The potential for CO2 injectivity, storage, and EOR is controlled partly by structural and stratigraphic heterogeneity. The capacity for sequestration of CO2 can be enhanced in heterogeneous reservoirs because of longer flow paths and increased interaction of CO2 with a larger fraction of the rock volume, although this capacity can be offset by lower effective porosity owing to multiple shaly interbeds. Conversely, CO2 sequestration can be reduced in homogenous reservoirs, where buoyancy limits flow paths to thin sheets. A relative ranking of CO2 injectivity and storage in selected fields in the Los Angeles Basin, Illinois Basin, Michigan Basin, and Texas Gulf Coast was done by assessing their relative degree of structural and stratigraphic heterogeneity and other factors, such as thickness, temperature, and pressure. Stratigraphically complex, deep-water reservoirs in the Los Angeles Basin are faulted and folded, and many southeast Texas Frio reservoirs have high structural complexity because of faults around salt domes. Wave-modified deltaic Frio reservoirs have good waterflood sweep efficiencies and potentially high storage volumes.

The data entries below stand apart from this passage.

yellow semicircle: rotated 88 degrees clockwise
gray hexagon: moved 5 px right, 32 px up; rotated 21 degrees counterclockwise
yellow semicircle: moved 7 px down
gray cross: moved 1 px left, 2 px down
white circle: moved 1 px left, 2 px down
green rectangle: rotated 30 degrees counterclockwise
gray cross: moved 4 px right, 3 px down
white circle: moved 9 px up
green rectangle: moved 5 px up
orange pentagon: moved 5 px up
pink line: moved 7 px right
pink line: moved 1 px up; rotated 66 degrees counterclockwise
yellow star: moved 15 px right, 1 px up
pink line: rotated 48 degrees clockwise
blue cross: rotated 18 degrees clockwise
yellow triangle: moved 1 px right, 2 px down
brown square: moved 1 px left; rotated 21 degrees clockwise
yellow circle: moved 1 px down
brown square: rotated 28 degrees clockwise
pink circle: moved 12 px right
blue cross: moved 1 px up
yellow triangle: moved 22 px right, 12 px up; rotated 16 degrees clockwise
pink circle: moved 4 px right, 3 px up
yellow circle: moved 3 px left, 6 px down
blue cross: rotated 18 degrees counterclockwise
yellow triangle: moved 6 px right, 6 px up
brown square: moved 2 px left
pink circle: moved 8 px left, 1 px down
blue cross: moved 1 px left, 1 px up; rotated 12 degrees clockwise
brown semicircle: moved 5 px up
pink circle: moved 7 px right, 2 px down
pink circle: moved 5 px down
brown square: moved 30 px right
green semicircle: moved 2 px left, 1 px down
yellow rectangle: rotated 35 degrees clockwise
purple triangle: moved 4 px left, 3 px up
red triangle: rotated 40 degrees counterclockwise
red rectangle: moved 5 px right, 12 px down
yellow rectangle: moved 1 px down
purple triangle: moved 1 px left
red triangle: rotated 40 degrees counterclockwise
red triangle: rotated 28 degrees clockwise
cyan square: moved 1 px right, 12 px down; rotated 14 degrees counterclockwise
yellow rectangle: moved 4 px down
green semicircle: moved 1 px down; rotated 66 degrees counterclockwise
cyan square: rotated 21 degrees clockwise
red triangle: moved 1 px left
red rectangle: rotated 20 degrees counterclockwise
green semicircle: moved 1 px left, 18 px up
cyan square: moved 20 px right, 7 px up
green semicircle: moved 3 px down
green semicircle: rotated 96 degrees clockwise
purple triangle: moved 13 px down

Although many reservoirs in the Illinois and Michigan Basins are structurally simple and occur in fault-bounded anticlinal traps, they are stratigraphically complex, containing mixed clastic-carbonate pay zones in grainstone, oolite-shoal, and tidal-inlet deposits. CO2 injectivity may be favorable locally in permeable and laterally extensive tidal-bar deposits in the Aux Vases Sandstone, but local permeability pinch-outs may limit one’s ability to predict migration pathways. Although geological heterogeneity may increase residence time, risk of seal failure by faults requires additional data collection and modeling.